Rob,

12/03/15 12:31, Rob Arthan wrote:
I am currently working on support for input and output using Unicode
into ProofPower. I would appreciate any feedback on the translation
scheme I am proposing to use, which is described here:

http://www.lemma-one.com/ProofPower/unicode/pp-unicode.html

I doubt %xNNNNNN% occurs in any existing scripts, so I think that's fine.

Your Unicode values for %lseq% and %rseq% have not taken into account the correction to the Z Standard in Technical Corrigendum 1:
Page 24, in 6.4.6.5
In line 3, replace “0000 3008 LEFT ANGLE BRACKET” by “0000 27E8 MATHEMATICAL LEFT ANGLE BRACKET”. In line 4, replace “0000 3009 RIGHT ANGLE BRACKET” by “0000 27E9 MATHEMATICAL RIGHT ANGLE BRACKET”.
So
   - 3008 should be 27E8
   - 3009 should be 27E9

You currently have
2588 FULL BLOCK
for %EFT%. This renders quite large. I'm guessing that the description 'full block' means that the intention is for the glyph to be entirely black. This is larger that the square we're used to and it may not even be square. I think
25A0 BLACK SQUARE
could be more suitable (and would be square!)
To compare in your email client:  █ (2588) and ■ (25A0)
What do you think?

You currently have
208D SUBSCRIPT LEFT PARENTHESIS     for %ulbegin%
208E SUBSCRIPT RIGHT PARENTHESIS    for %ulend%
but these parentheses don't have underscores like the ProofPower glyphs. One option is
298B LEFT SQUARE BRACKET WITH UNDERBAR
298C RIGHT SQUARE BRACKET WITH UNDERBAR
They appear as ⦋ (298B) and ⦌ (298C) but I think they're too close to refinement symbols. I think this could be a case where you probably want to combine another glyph with the existing parenthesis using the combining diacritics. I think the best options are
0331 COMBINING MACRON BELOW
which gives ̱( ̱)
These work in my email client and terminal.  Alternatively
0332 COMBINING LOW LINE
which gives (̲ )̲
These don't overlay correctly in my email client or terminal but are a single wide character.
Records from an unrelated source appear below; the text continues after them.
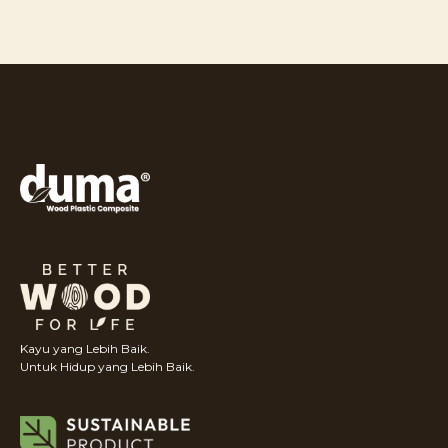
Kayu yang Lebih Baik.
Untuk Hidup yang Lebih Baik.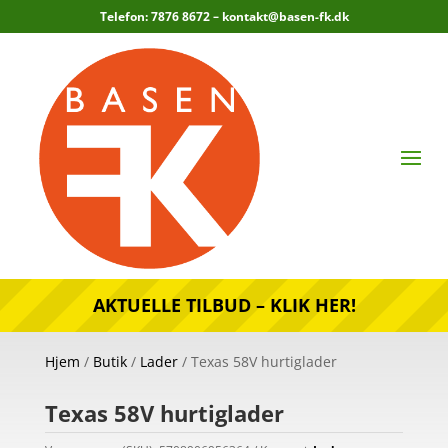
Telefon: 7876 8672 –
kontakt@basen-fk.dk
AKTUELLE TILBUD – KLIK HER!
Hjem
/
Butik
/
Lader
/ Texas 58V hurtiglader
Texas 58V hurtiglader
For epsilon, I can see why
03F5 GREEK LUNATE EPSILON SYMBOL
has been used instead of
03B5 GREEK SMALL LETTER EPSILON
- it is the correct shape for the equivalent LaTeX character. I was finding that the lunate epsilon is very similar to the membership operator. The lower case LaTeX mathematical greek letters appear italicized so I wonder whether the standard should have used e.g.
𝜃 (1D703) instead of θ (03B8)
𝜆 (1D706) instead of λ (03BB)
𝜇 (1D707) instead of μ (03BC)
so you would have chosen
𝜖 (1D716) instead of ϵ (03F5)
That would have meant also that any Greek authors of Z don't find themselves deprived of certain letters. As things stand, I agree with your choice.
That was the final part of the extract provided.